Everyone knows that stuff is cheap in Charity Shops, that’s above all why they shop there. But that’s not what my title refers to. I am thinking more along the lines of, if something is in a charity shop, it’s in there for a reason, and you have to be a pretty savvy shopper to make sure that you don’t fall into the original trap that befell the previous owner.

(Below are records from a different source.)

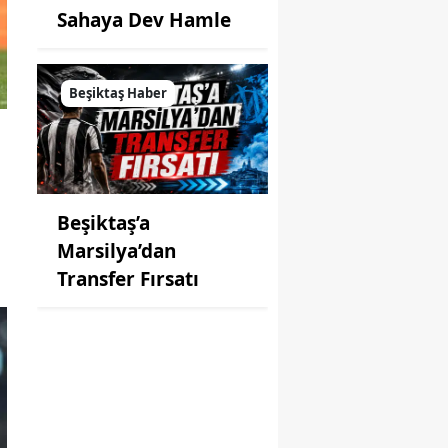
Sahaya Dev Hamle
Beşiktaş Haber
Beşiktaş’a
Marsilya’dan
Transfer Fırsatı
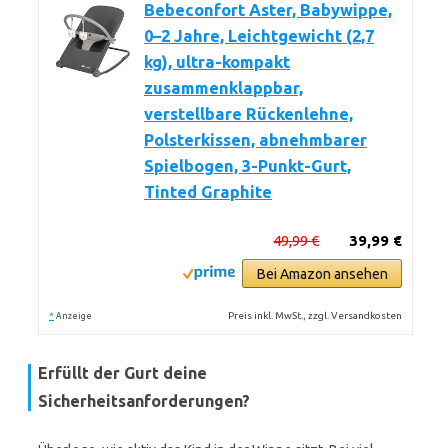
Bebeconfort Aster, Babywippe,
0–2 Jahre, Leichtgewicht (2,7
kg), ultra-kompakt
zusammenklappbar,
verstellbare Rückenlehne,
Polsterkissen, abnehmbarer
Spielbogen, 3-Punkt-Gurt,
Tinted Graphite
49,99 €
39,99 €
Bei Amazon ansehen
*
Preis inkl. MwSt., zzgl. Versandkosten
Anzeige
Erfüllt der Gurt deine
Sicherheitsanforderungen?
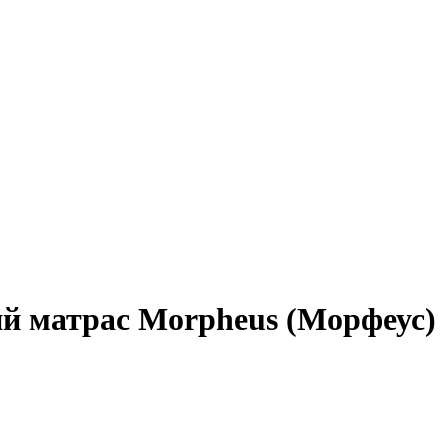
й матрас Morpheus (Морфеус)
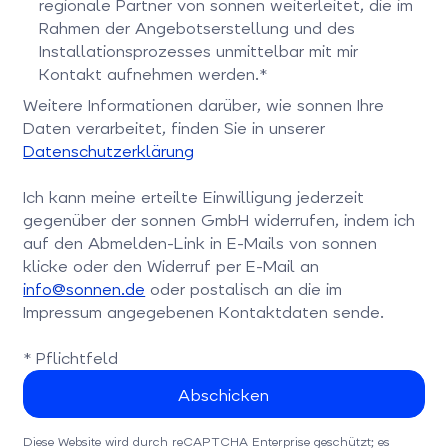
regionale Partner von sonnen weiterleitet, die im
Rahmen der Angebotserstellung und des
Installationsprozesses unmittelbar mit mir
Kontakt aufnehmen werden.*
Bitte bestätigen Sie dieses Feld
Weitere Informationen darüber, wie sonnen Ihre
Daten verarbeitet, finden Sie in unserer
Datenschutzerklärung
Ich kann meine erteilte Einwilligung jederzeit
gegenüber der sonnen GmbH widerrufen, indem ich
auf den Abmelden-Link in E-Mails von sonnen
klicke oder den Widerruf per E-Mail an
info@sonnen.de
oder postalisch an die im
Impressum angegebenen Kontaktdaten sende.
* Pflichtfeld
Diese Website wird durch reCAPTCHA Enterprise geschützt; es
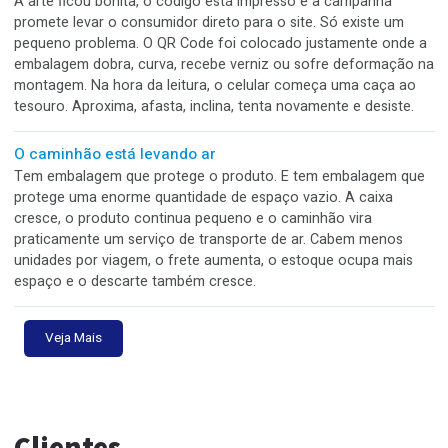
A semana começa antes da máquina ligar
Toda segunda-feira, a produção ganha chance. Pedidos ent
clientes cobram, materiais chegam, arquivos aguardam
aprovação e máquinas precisam ser programadas. O probl
que muita correria de sexta nasce de pequenas decisões
adiadas na segunda.
O hambúrguer chegou inteiro. A caixa nem tanto.
Tem embalagem que sai da cozinha como se fosse para u
sessão de fotos. Está limpa, reta, bem montada, bonita na
bancada e com cara de marca organizada. O problema é qu
no delivery, a prova não acontece no balcão. A prova acon
na mochila, na curva, na lombada e na pressa.
A amostra ficou linda. O lote não.
Tem trabalho que nasce perfeito na mesa de aprovação. A
primeira peça sai bonita, bem montada, cor certa, vinco lim
encaixe preciso. O cliente olha, aprova e vai embora com a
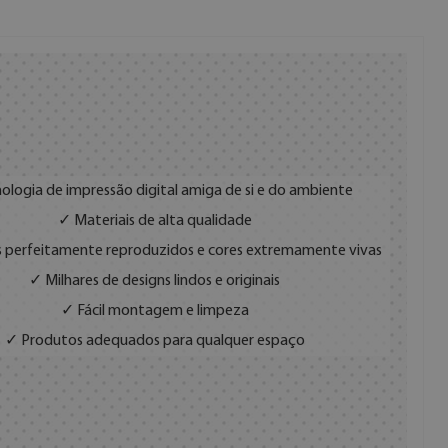
ologia de impressão digital amiga de si e do ambiente
✓ Materiais de alta qualidade
 perfeitamente reproduzidos e cores extremamente vivas
✓ Milhares de designs lindos e originais
✓ Fácil montagem e limpeza
✓ Produtos adequados para qualquer espaço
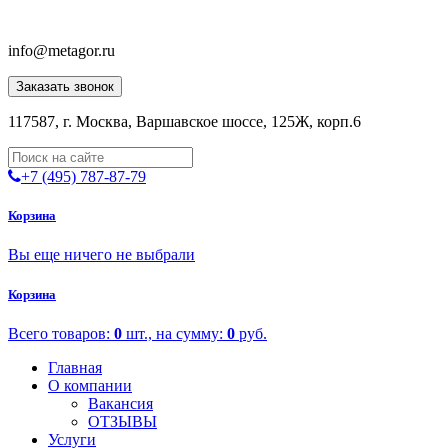
info@metagor.ru
Заказать звонок
117587, г. Москва, Варшавское шоссе, 125Ж, корп.6
+7 (495) 787-87-79
Корзина
Вы еще ничего не выбрали
Корзина
Всего товаров:
0
шт., на сумму:
0
руб.
Главная
О компании
Вакансия
ОТЗЫВЫ
Услуги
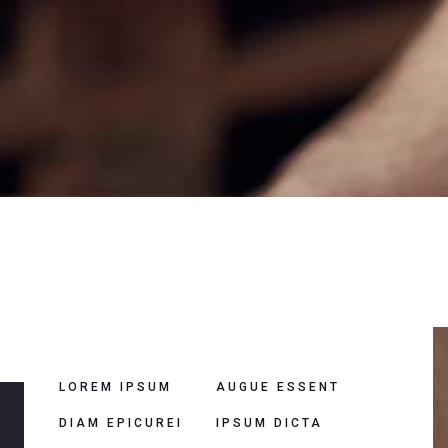
LOREM IPSUM
AUGUE ESSENT
DIAM EPICUREI
IPSUM DICTA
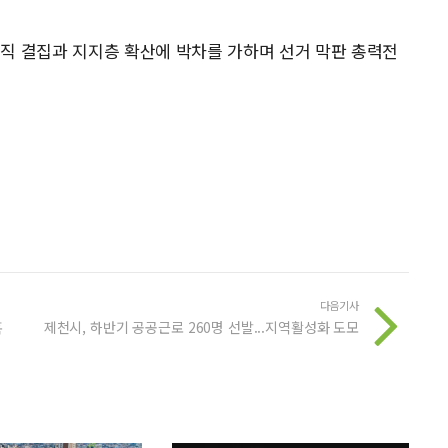
직 결집과 지지층 확산에 박차를 가하며 선거 막판 총력전
다음기사
혹
제천시, 하반기 공공근로 260명 선발...지역활성화 도모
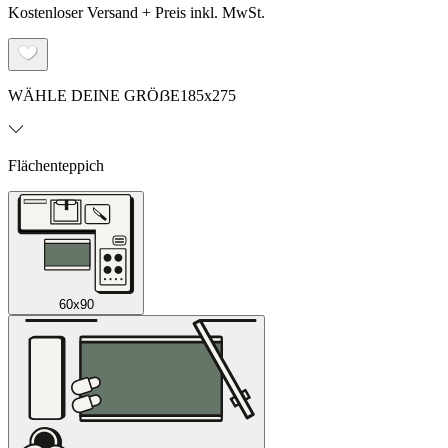
Kostenloser Versand + Preis inkl. MwSt.
WÄHLE DEINE GRÖẞE
185x275
Flächenteppich
60x90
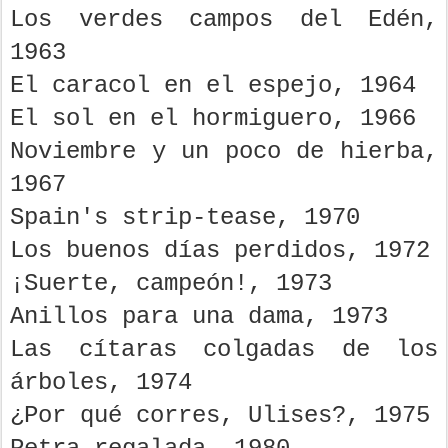
Los verdes campos del Edén,
1963
El caracol en el espejo, 1964
El sol en el hormiguero, 1966
Noviembre y un poco de hierba,
1967
Spain's strip-tease, 1970
Los buenos días perdidos, 1972
¡Suerte, campeón!, 1973
Anillos para una dama, 1973
Las cítaras colgadas de los
árboles, 1974
¿Por qué corres, Ulises?, 1975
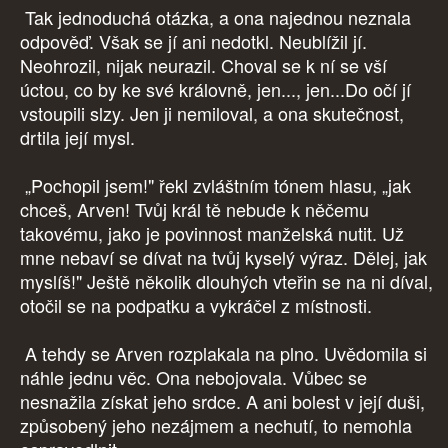
Tak jednoduchá otázka, a ona najednou neznala
odpověď. Však se jí ani nedotkl. Neublížil jí.
Neohrozil, nijak neurazil. Choval se k ní se vší
úctou, co by ke své královně, jen..., jen...Do očí jí
vstoupili slzy. Jen ji nemiloval, a ona skutečnost,
drtila její mysl.
„Pochopil jsem!" řekl zvláštním tónem hlasu, „jak
chceš, Arven! Tvůj král tě nebude k něčemu
takovému, jako je povinnost manželská nutit. Už
mne nebaví se dívat na tvůj kyselý výraz. Dělej, jak
myslíš!" Ještě několik dlouhých vteřin se na ni díval,
otočil se na podpatku a vykráčel z místnosti.
A tehdy se Arven rozplakala na plno. Uvědomila si
náhle jednu věc. Ona nebojovala. Vůbec se
nesnažila získat jeho srdce. A ani bolest v její duši,
způsobený jeho nezájmem a nechutí, to nemohla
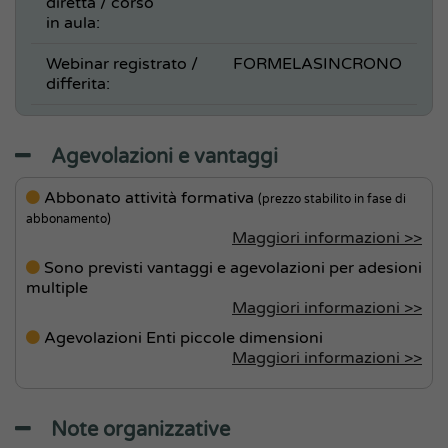
diretta / corso
in aula:
Webinar registrato /
FORMELASINCRONO
differita:
Agevolazioni e vantaggi
Abbonato attività formativa
(prezzo stabilito in fase di
abbonamento)
Maggiori informazioni >>
Sono previsti vantaggi e agevolazioni per adesioni
multiple
Maggiori informazioni >>
Agevolazioni Enti piccole dimensioni
Maggiori informazioni >>
Note organizzative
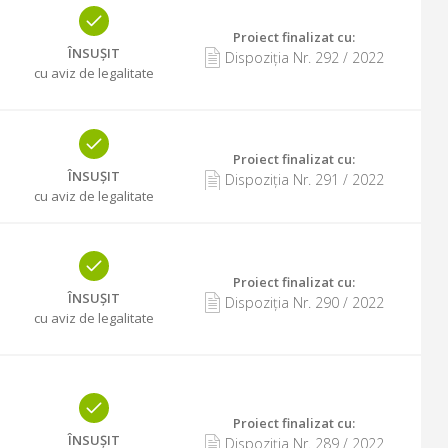
Proiect finalizat cu
:
ÎNSUȘIT
Dispoziția Nr.
292
/
2022
cu aviz de legalitate
Proiect finalizat cu
:
ÎNSUȘIT
Dispoziția Nr.
291
/
2022
cu aviz de legalitate
Proiect finalizat cu
:
ÎNSUȘIT
Dispoziția Nr.
290
/
2022
cu aviz de legalitate
Proiect finalizat cu
:
ÎNSUȘIT
Dispoziția Nr.
289
/
2022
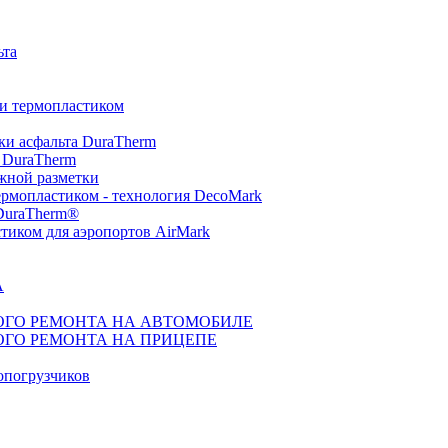
ьта
ки термопластиком
ки асфальта DuraTherm
 DuraTherm
жной разметки
ермопластиком - технология DecoMark
 DuraTherm®
тиком для аэропортов AirMark
А
ГО РЕМОНТА НА АВТОМОБИЛЕ
ГО РЕМОНТА НА ПРИЦЕПЕ
топогрузчиков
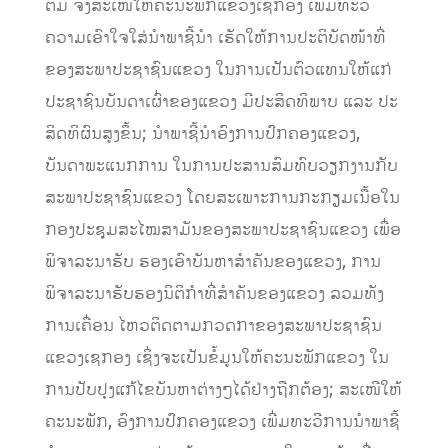
ຕື່ມ ຈຶ່ງສະເໜີໃຫ້ຄະນະພັກແຂວງເຊກອງ ເພີ່ມທະວີ
ຄວາມເອົາໃຈໃສ່ນໍາພາຊີ້ນໍາ ເຮັດໃຫ້ການປະຕິບັດໜ້າທີ່
ຂອງສະພາປະຊາຊົນແຂວງ ໃນການເປັນຕົວແທນໃຫ້ແກ່
ປະຊາຊົນບັນດາເຜົ່າຂອງແຂວງ ມີປະສິດທິພາບ ແລະ ປະ
ສິດທິຜົນສູງຂຶ້ນ; ນໍາພາຊີ້ນໍາອົງການປົກຄອງແຂວງ,
ບັນດາພະແນກການ ໃນການປະສານສົມທົບວຽກງານກັບ
ສະພາປະຊາຊົນແຂວງ ໂດຍສະເພາະການກະກຽມເນື້ອໃນ
ກອງປະຊຸມສະໄໝສາມັນຂອງສະພາປະຊາຊົນແຂວງ ເພື່ອ
ພິຈາລະນາຮັບ ຮອງເອົາບັນຫາສໍາຄັນຂອງແຂວງ, ການ
ພິຈາລະນາຮັບຮອງນິຕິກໍາທີ່ສໍາຄັນຂອງແຂວງ ລວມທັງ
ການເຄື່ອນ ໄຫວຕິດຕາມກວດກາຂອງສະພາປະຊາຊົນ
ແຂວງເຊກອງ ເຊິ່ງຈະເປັນຂໍ້ມູນໃຫ້ຄະນະພັກແຂວງ ໃນ
ການປັບປຸງແກ້ໄຂບັນຫາຕ່າງໆໄດ້ຢ່າງຖືກຕ້ອງ; ສະເໜີໃຫ້
ຄະນະພັກ, ອົງການປົກຄອງແຂວງ ເພີ່ມທະວີການນໍາພາຊີ້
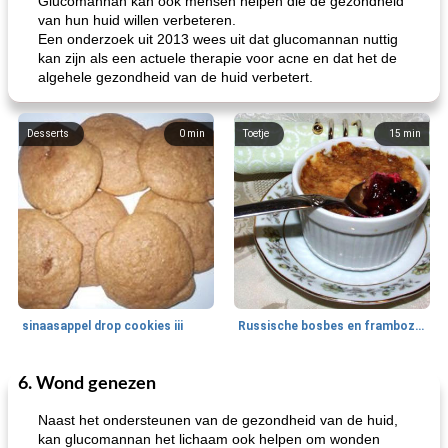
Glucomannan kan ook mensen helpen die de gezondheid
van hun huid willen verbeteren.
Een onderzoek uit 2013 wees uit dat glucomannan nuttig
kan zijn als een actuele therapie voor acne en dat het de
algehele gezondheid van de huid verbetert.
Desserts
0
min
Toetje
15
min
sinaasappel drop cookies iii
Russische bosbes en frambozenpudding
6. Wond genezen
Ontbijt
5
min
Aardappel
60
min
Naast het ondersteunen van de gezondheid van de huid,
kan glucomannan het lichaam ook helpen om wonden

Items make their way to Charity Shops for a variety of reasons but you can nail them down to around 3 key causes:
- The item looked hideous on the wearer
- The item didn’t fit
- The item had a design flaw
Now, if the original purchaser was drawn in by the item at the original RRP, or even at a sale price, you need to be even more careful that you’re not tempted by it for the same ill-fated reasons, especially as it’s now costing you a fiver rather than fifty quid, so you;re less likely to give it the same depth of thought. Let’s deal with each issue individually:
The item looked hideous on the wearer:
This can be caused by something as simple as someone not knowing their body shape. Say a girl, height 5″3 who is a size 14 top, a bit of an apple shape, with relatively slim legs by comparison. An insulated gilet is going to be the worst possible choice for staying warm. It looked great at the shop, with those slimming mirrors (H&M I’m talking to you) but she gets it home and realises it makes her look like a pumpkin with cocktail sticks for legs. Now, if you happen to also be a size 14, but you’re 5″9 and you’re more of a pair shape, an insulated gilet is going to look lovely and chic with your long legs and slim arms. So you can buy it, there’s nothing wrong with the item, it was just a poor choice for the original purchaser.
The item didn’t fit
Now again, this doesn’t mean that there’s anything wrong with the item, it just means that it was wrong for the first person that bought it. I am a size 10, I’m always a 10. But in Zara, I try on a medium and it’s tight around the waist and fits over my hips (I’m an apple shape – the worst shape), so I try a large, and it fits around the waist and it huge over the hips. It just doesn’t fit me, but it would fit someone who was an hourglass. Again nothing wrong with the garment, just make sure it fits you.
Another example is these boots:
These are gorgeous, real leather. One of the benefits of being an apple is that I have tiny calves and slim legs. It’s the only benefit so I hold on to it tightly. Now these boots fit me great, I can get one finger down the top of the cuff of the boot. Now for me, with my tiny calves, it’s easy to see how these ended up in a charity shop, if I can only get one finger down, then I can imagine that someone bought them hoping that they would stretch, and they never did.
Now for the final and most dangerous reason: The item has a design flaw:
This is hard to get around, and unless you spot it despite the flattering lights and the buzz of a purchase then you’re done for. The only saving grace is that it cost you a fiver and you can re-donate it, the poor person who bought it full price and never wore it paid, quite literally, the highest price for their error.
I have two examples here, one that I bought and ran the risk, and the other that I just didn’t…
These have a design flaw. Along with skinny calves comes tiny ankles. I can only just get these done up on the first hole. it’s unlikely that they’ll ever fit anyone apart from someone else with freakishly skinny ankles.
Now, here’s another:
This is a pale grey, tight and stretchy, Lycra skirt, what can possibly go wrong!? This is possibly the best fabric for disguising orange peel cellulite, and pale grey is definitely what you need to cover up lumps and bumps. No design flaws to report.
So while you’re out shopping, and you spot a bargain, make sure it’s actually a good deal, and you’re not going to pay a high price and regret it later! Oh and FYI – that last bit… sarcasm… (just in case!)